> [MATERIAL FOR THIS TASK]
-- Opening Marker --

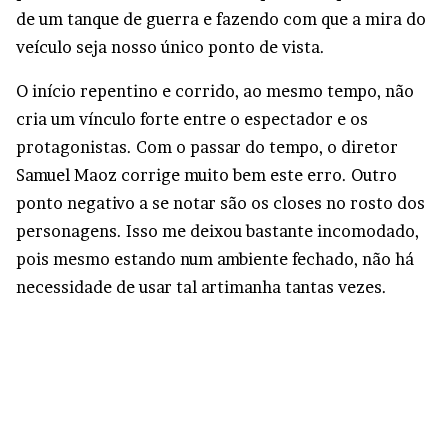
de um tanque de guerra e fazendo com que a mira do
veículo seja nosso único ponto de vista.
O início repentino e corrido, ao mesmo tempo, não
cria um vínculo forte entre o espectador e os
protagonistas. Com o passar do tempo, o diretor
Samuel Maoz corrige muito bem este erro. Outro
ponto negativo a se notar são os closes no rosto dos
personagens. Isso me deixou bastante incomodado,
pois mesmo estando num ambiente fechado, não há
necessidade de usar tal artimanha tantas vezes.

-- Closing Marker --

Go through the listing above and write it out again exactly, dropping the pictures.

> [RESPONSE AREA]
de um tanque de guerra e fazendo com que a mira do
veículo seja nosso único ponto de vista.
O início repentino e corrido, ao mesmo tempo, não
cria um vínculo forte entre o espectador e os
protagonistas. Com o passar do tempo, o diretor
Samuel Maoz corrige muito bem este erro. Outro
ponto negativo a se notar são os closes no rosto dos
personagens. Isso me deixou bastante incomodado,
pois mesmo estando num ambiente fechado, não há
necessidade de usar tal artimanha tantas vezes.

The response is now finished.